Gorging is a real challenge for a werecat, I had found out. Our stomachs are designed to hold a huge amount of meat then slowly digest it, so we only have to kill a large animal once a week or so. Ker looked like she had already eaten a deer, her pregnancy belly was rather large now and she had to be careful as she sat down. She was one of those athletic women who didn’t gain weight all over, it just looked like she had swallowed a basketball. At this point in her pregnancy, she was getting tired and shifting was more of a challenge, so she had stopped doing it two weeks ago.
We washed the food down with the jug of tea, and after the plates were clear we got down to business. The map was spread out and it showed the path I was to take, twenty-five miles of jungle to reach the hideout of one Jose Hernandez. I had studied the maps and the aerial images on the flight and the drive, so I was as familiar as I could be with them. I had a small GPS navigator in my pack that was programmed with that target, and the coordinates for this house plus fifty other potential return points. If I couldn’t make it back to the safe house, I was to head for one of three designated points and call for pickup.

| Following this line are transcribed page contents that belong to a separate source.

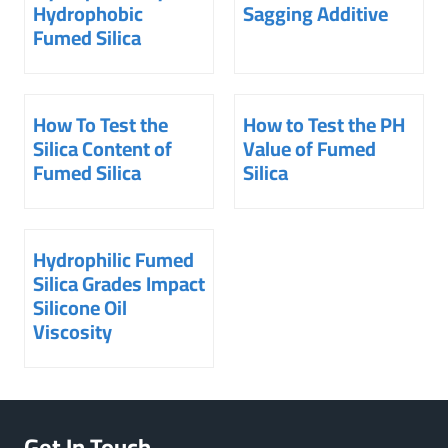
Hydrophobic
Sagging Additive
Fumed Silica
How To Test the
How to Test the PH
Silica Content of
Value of Fumed
Fumed Silica
Silica
Hydrophilic Fumed
Silica Grades Impact
Silicone Oil
Viscosity
Get In Touch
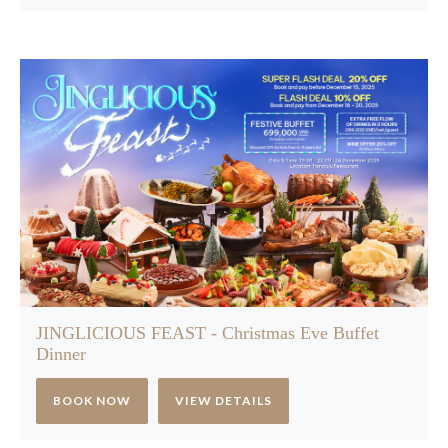
JINGLICIOUS FEAST - Christmas Eve Buffet
Dinner
BOOK NOW
VIEW DETAILS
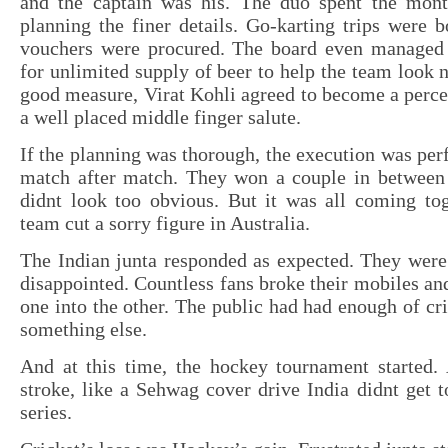
and the captain was his. The duo spent the mont
planning the finer details. Go-karting trips were 
vouchers were procured. The board even managed 
for unlimited supply of beer to help the team look n
good measure, Virat Kohli agreed to become a perc
a well placed middle finger salute.
If the planning was thorough, the execution was perf
match after match. They won a couple in between t
didnt look too obvious. But it was all coming tog
team cut a sorry figure in Australia.
The Indian junta responded as expected. They were
disappointed. Countless fans broke their mobiles a
one into the other. The public had had enough of cr
something else.
And at this time, the hockey tournament started. 
stroke, like a Sehwag cover drive India didnt get to
series.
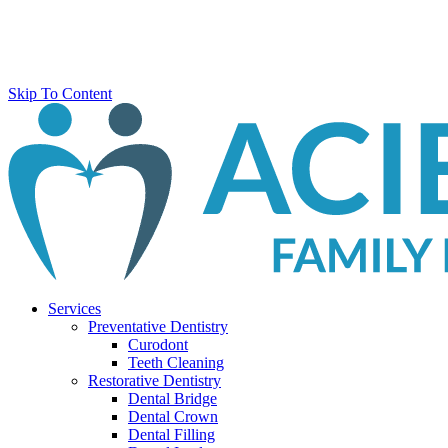
Skip To Content
Services
Preventative Dentistry
Curodont
Teeth Cleaning
Restorative Dentistry
Dental Bridge
Dental Crown
Dental Filling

If I didn’t make it back in ten days, they would assume I was dead.
Al had several cases of portable electronics he would use to monitor Cartel communications and a satellite phone if he needed to talk to Foggy Bottom. He and Ker would alternate shifts, but it was clear to me there would be no Calvary coming to save me if things went bad. I was the ultimate in expendable, the very definition of plausible deniability.
When the sun slipped down below the horizon, I got dressed. I was using generic jungle camouflage, with moisture-wicking undershirt and underwear. It was heavy enough to protect against bugs and branches, but light enough to be comfortable in this climate. My backpack contained food, two canteens of water and a filtering survival straw, ready to eat foods and mosquito netting. There would be no fires, no cooking, as that could attract attention. My trusty rifle was slung over my shoulder, the armored scope protected, and a Glock 23 with two extra magazines was in a holster on my hip. A machete hung from my other hip, both for making way through the jungle and for silent kills if needed. I put on the floppy jungle hat, it had mosquito netting hanging down to protect my face and neck, then said my goodbyes.
“Good luck,” said Al, bringing me in for a hug. Ker couldn’t say anything, we just hugged and I put my hands on her belly before I turned away and walked out the door. I walked around the house and entered the forest, heading towards the gap between the two hills as I headed to my first waypoint.
I performed a partial shift as soon as I entered the jungle, causing my ears to lengthen and my eyes to change. The panther was a master at night hunting, and the cat eyes were very sensitive to the low levels of light. I couldn’t see much in the way of colors, but I could see my way just fine. No human would be able to function on a night like this without a flashlight or night vision goggles.